>>>>

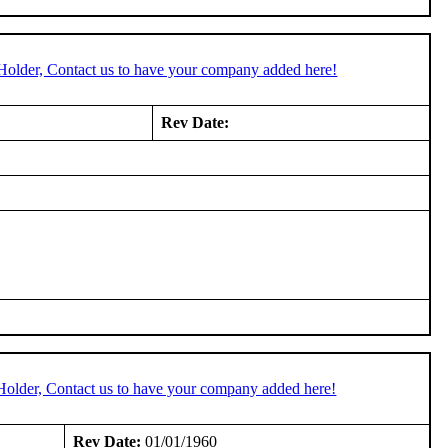
Holder, Contact us to have your company added here!
Rev Date:
Holder, Contact us to have your company added here!
Rev Date:
01/01/1960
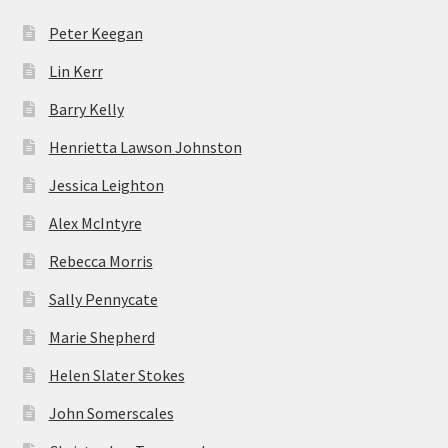
Peter Keegan
Lin Kerr
Barry Kelly
Henrietta Lawson Johnston
Jessica Leighton
Alex McIntyre
Rebecca Morris
Sally Pennycate
Marie Shepherd
Helen Slater Stokes
John Somerscales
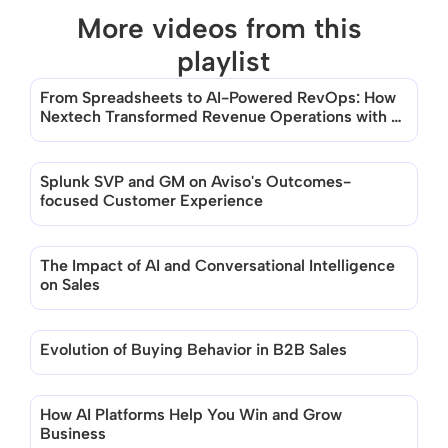
More videos from this 
playlist
From Spreadsheets to AI-Powered RevOps: How 
There are no videos in this playlist
Nextech Transformed Revenue Operations with 
Aviso
Splunk SVP and GM on Aviso's Outcomes-
focused Customer Experience
The Impact of AI and Conversational Intelligence 
on Sales
Evolution of Buying Behavior in B2B Sales
How AI Platforms Help You Win and Grow 
Business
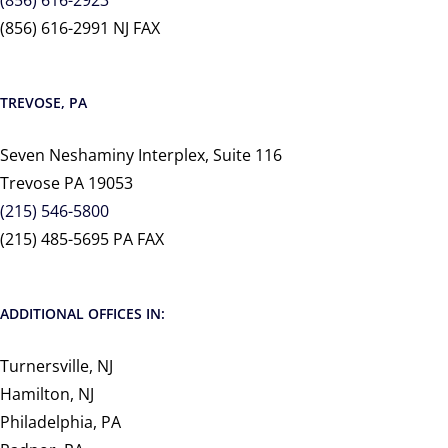
(856) 616-2923
(856) 616-2991 NJ FAX
TREVOSE, PA
Seven Neshaminy Interplex, Suite 116
Trevose PA 19053
(215) 546-5800
(215) 485-5695 PA FAX
ADDITIONAL OFFICES IN:
Turnersville, NJ
Hamilton, NJ
Philadelphia, PA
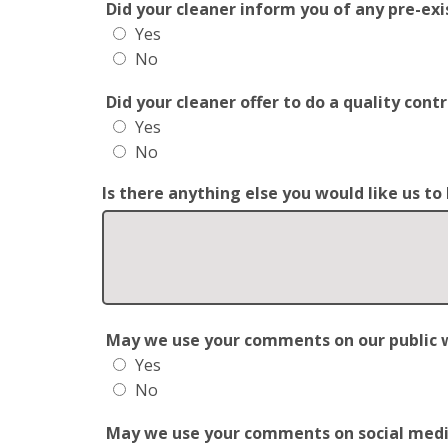
Did your cleaner inform you of any pre-exis
Yes
No
Did your cleaner offer to do a quality con
Yes
No
Is there anything else you would like us t
May we use your comments on our public web
Yes
No
May we use your comments on social media?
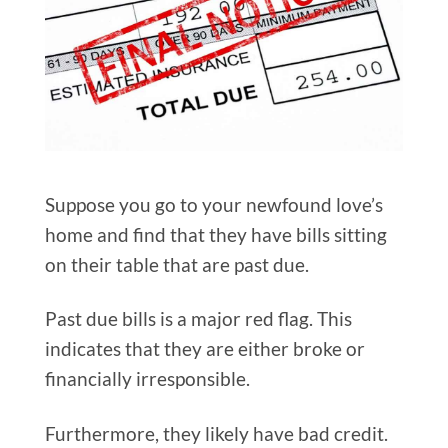
Suppose you go to your newfound love’s
home and find that they have bills sitting
on their table that are past due.
Past due bills is a major red flag. This
indicates that they are either broke or
financially irresponsible.
Furthermore, they likely have bad credit.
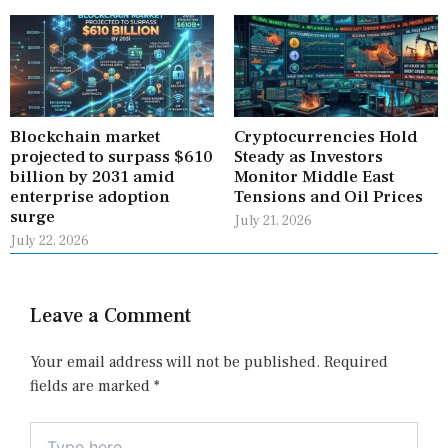
Blockchain market
Cryptocurrencies Hold
projected to surpass $610
Steady as Investors
billion by 2031 amid
Monitor Middle East
enterprise adoption
Tensions and Oil Prices
surge
July 21, 2026
July 22, 2026
Leave a Comment
Your email address will not be published.
Required
fields are marked
*
Type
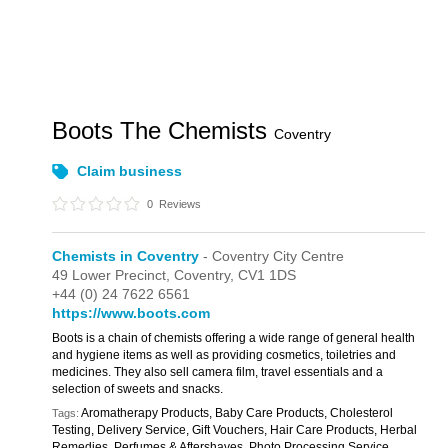
Boots The Chemists
Coventry
Claim business
0
Reviews
Chemists in Coventry
- Coventry City Centre
49 Lower Precinct,
Coventry,
CV1 1DS
+44 (0) 24 7622 6561
https://www.boots.com
Boots is a chain of chemists offering a wide range of general health
and hygiene items as well as providing cosmetics, toiletries and
medicines. They also sell camera film, travel essentials and a
selection of sweets and snacks.
Aromatherapy Products, Baby Care Products, Cholesterol
Tags:
Testing, Delivery Service, Gift Vouchers, Hair Care Products, Herbal
Remedies, Perfumes & Aftershaves, Photo Processing Service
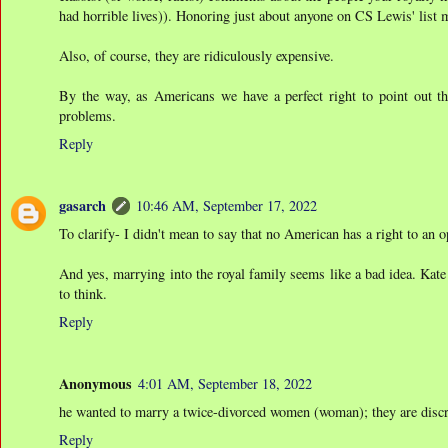
had horrible lives)). Honoring just about anyone on CS Lewis' list
Also, of course, they are ridiculously expensive.
By the way, as Americans we have a perfect right to point out the
problems.
Reply
gasarch
10:46 AM, September 17, 2022
To clarify- I didn't mean to say that no American has a right to an opi
And yes, marrying into the royal family seems like a bad idea. Kat
to think.
Reply
Anonymous
4:01 AM, September 18, 2022
he wanted to marry a twice-divorced women (woman); they are discret
Reply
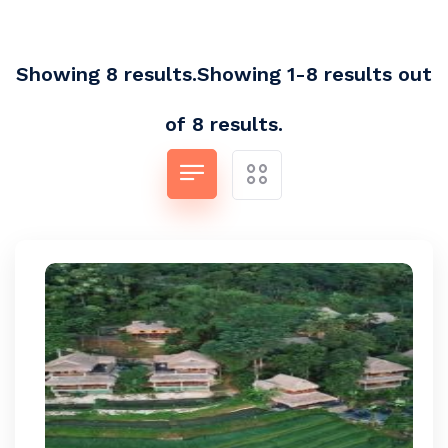
Showing 8 results.Showing 1-8 results out
of 8 results.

<<<<

REQUIREMENT
Please copy the lines above exactly, starting at the line that holds "May we use your comments on social media?" and ending at the line that holds "Blockchain market"; include both, but no pictures.

RESPONSE TO THE EXERCISE
May we use your comments on social media?
Suppose you go to your newfound love’s
home and find that they have bills sitting
on their table that are past due.
Past due bills is a major red flag. This
indicates that they are either broke or
financially irresponsible.
Furthermore, they likely have bad credit.
Blockchain market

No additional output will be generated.